FM : On a touché du doigt l’essence même de l’aventure. Le feeling que l’exploration était à son maximum, à tout moment. Chaque jour, avec nos cartes pas très précises, c’était une nouvelle recherche d’itinéraire. On savait que l’on devait passer par telendroit, sans savoir où exactement. Il fallait être très prudent : chaque fois que l’on s'élevait en hauteur, la température, le type de neige, les crevasses et les risques d’avalanches changeaient.

Crédit : XP Antarctik

Quels ont été les moments mémorables de l’aventure?

FM : Le Forbidden Plateau est un endroit constamment dans les nuages. Mais pour notre première journée, on a eu un magnifique ciel bleu, sans vents avec une vue incroyable sur la mer. Ce fut l’une des plus belles choses que j’ai vues de ma vie, un privilège pour nous.

SO : Il y a aussi tous ces petits plaisirs. Se retrouver le soir tous ensemble dans la grande tente, avoir des délires au milieu de nulle part. On oubliait la journée difficile et le fait d’avoir mal partout. L’un des succès de notre aventure, c’est l’équipe elle-même : partir à autant de personnes, c’est un défi et un risque, mais pour nous, ce fut une force.

Votre expédition comportait un volet scientifique, notamment sur l’adaptation du corps humain aux conditions extrêmes. Quelles sont les premières conclusions?

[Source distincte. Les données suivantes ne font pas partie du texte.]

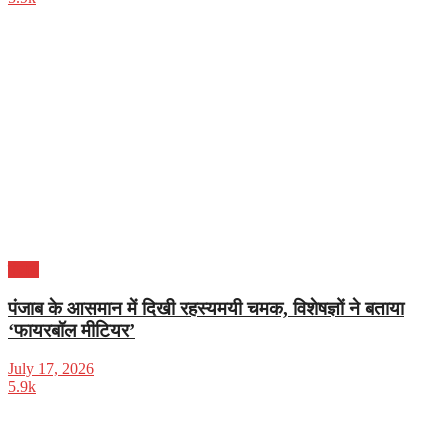
पंजाब
पंजाब के आसमान में दिखी रहस्यमयी चमक, विशेषज्ञों ने बताया
‘फायरबॉल मीटियर’
July 17, 2026
5.9k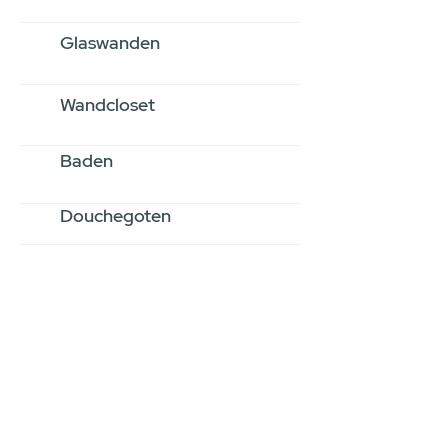
Glaswanden
Wandcloset
Baden
Douchegoten
Stel jouw badkamer
samen via een
videogesprek
Inspiratie gevonden op internet,
maar je weet niet hoe je zelf een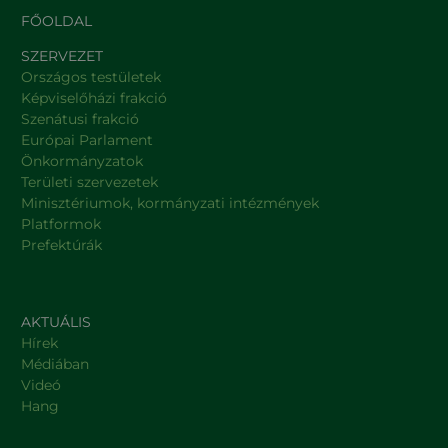
FŐOLDAL
SZERVEZET
Országos testületek
Képviselőházi frakció
Szenátusi frakció
Európai Parlament
Önkormányzatok
Területi szervezetek
Minisztériumok, kormányzati intézmények
Platformok
Prefektúrák
AKTUÁLIS
Hírek
Médiában
Videó
Hang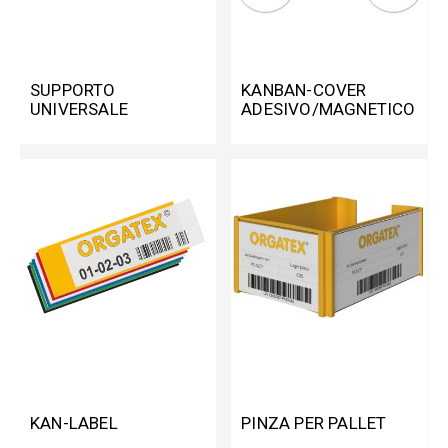
SUPPORTO
KANBAN-COVER
UNIVERSALE
ADESIVO/MAGNETICO
KAN-LABEL
PINZA PER PALLET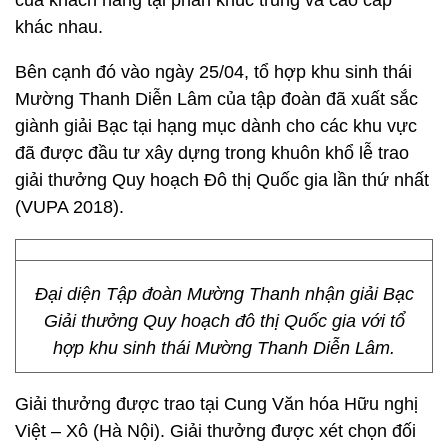
của khách hàng tại phân khúc trung và cao cấp
khác nhau.
Bên cạnh đó vào ngày 25/04, tổ hợp khu sinh thái
Mường Thanh Diễn Lâm của tập đoàn đã xuất sắc
giành giải Bạc tại hạng mục dành cho các khu vực
đã được đầu tư xây dựng trong khuôn khổ lễ trao
giải thưởng Quy hoạch Đô thị Quốc gia lần thứ nhất
(VUPA 2018).
Đại diện Tập đoàn Mường Thanh nhận giải Bạc
Giải thưởng Quy hoạch đô thị Quốc gia với tổ
hợp khu sinh thái Mường Thanh Diễn Lâm.
Giải thưởng được trao tại Cung Văn hóa Hữu nghị
Việt – Xô (Hà Nội). Giải thưởng được xét chọn đối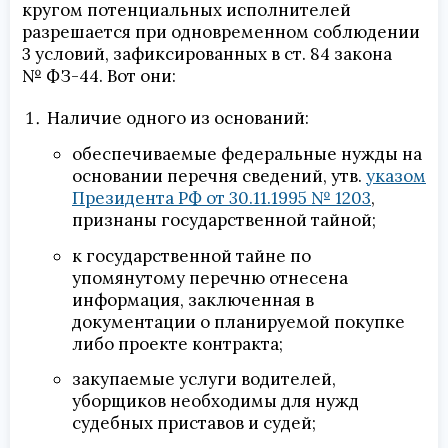
кругом потенциальных исполнителей
разрешается при одновременном соблюдении
3 условий, зафиксированных в ст. 84 закона
№ ФЗ-44. Вот они:
Наличие одного из оснований:
обеспечиваемые федеральные нужды на
основании перечня сведений, утв.
указом
Президента РФ от 30.11.1995 № 1203
,
признаны государственной тайной;
к государственной тайне по
упомянутому перечню отнесена
информация, заключенная в
документации о планируемой покупке
либо проекте контракта;
закупаемые услуги водителей,
уборщиков необходимы для нужд
судебных приставов и судей;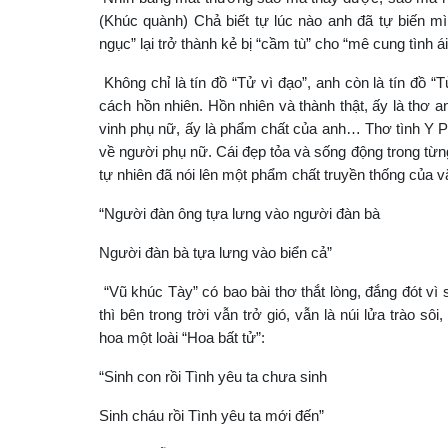
(Khúc quành) Chả biết tự lúc nào anh đã tự biến mìn
ngục” lại trở thành kẻ bị “cầm tù” cho “mê cung tình ái
Không chỉ là tín đồ “Tử vì đạo”, anh còn là tín đồ “
cách hồn nhiên. Hồn nhiên và thành thật, ấy là thơ a
vinh phụ nữ, ấy là phẩm chất của anh… Thơ tình Y Ph
về người phụ nữ. Cái đẹp tỏa và sống động trong từn
tự nhiên đã nói lên một phẩm chất truyền thống của vă
“Người đàn ông tựa lưng vào người đàn bà
Người đàn bà tựa lưng vào biển cả”
“Vũ khúc Tày” có bao bài thơ thắt lòng, đắng đót vì 
thì bên trong trời vẫn trở gió, vẫn là núi lửa trào
hoa một loài “Hoa bất tử”:
“Sinh con rồi Tình yêu ta chưa sinh
Sinh cháu rồi Tình yêu ta mới đến”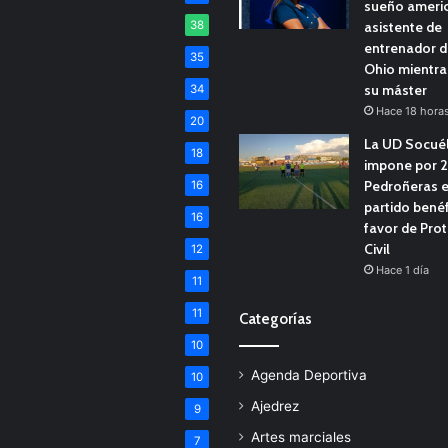
sueño americ
38
asistente de
entrenador d
35
Ohio mientra
su máster
34
Hace 18 hora
20
La UD Socué
18
impone por 2
Pedroñeras e
16
partido benéf
16
favor de Pro
Civil
12
Hace 1 día
11
11
Categorías
10
Agenda Deportiva
10
Ajedrez
9
Artes marciales
7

FM : On a pu recueillir beaucoup de données grâce à l’Astroskin, un chandail de l’Agence spatiale canadienne. Une fois par semaine, je prenais la température de chacun au réveil. On faisait aussi des tests psychologiques et de rapidité. Sur le bateau, André-Anne a fait des prélèvements de notre salive et de cheveux. Les résultats bruts seront disponibles d’ici un mois, et l'on aura davantage de réponses d’ici six mois à un an.

SO : On a quand même pu observer quelques données intéressantes, notamment au niveau de la matière grasse. On s’est rendu compte qu’on en avait peu perdu à part François qui a perdu 20 livres. Cela va être intéressant de savoir s’il y a eu des carences, en vitamines et nutriments.

Crédit : XP Antarctik

Appréhendez-vous le retour « à la civilisation »?

SO : C’est un retour qui va être agréable. XP Antarctik s’est construit en trois volets : explorer, documenter et inspirer. La première phase est terminée. Le volet scientifique est en cours. On se concentre désormais sur l’inspiration : donner des entrevues et des conférences, écrire un livre, faire le montage et la production de capsules vidéos et du film documentaire. On veut toucher un maximum de personnes, aller dans les écoles secondaires, pour partager notre aventure et les faire rêver et voyager. Le projet XP Antarctik est donc loin d’être terminé. On a encore du boulot!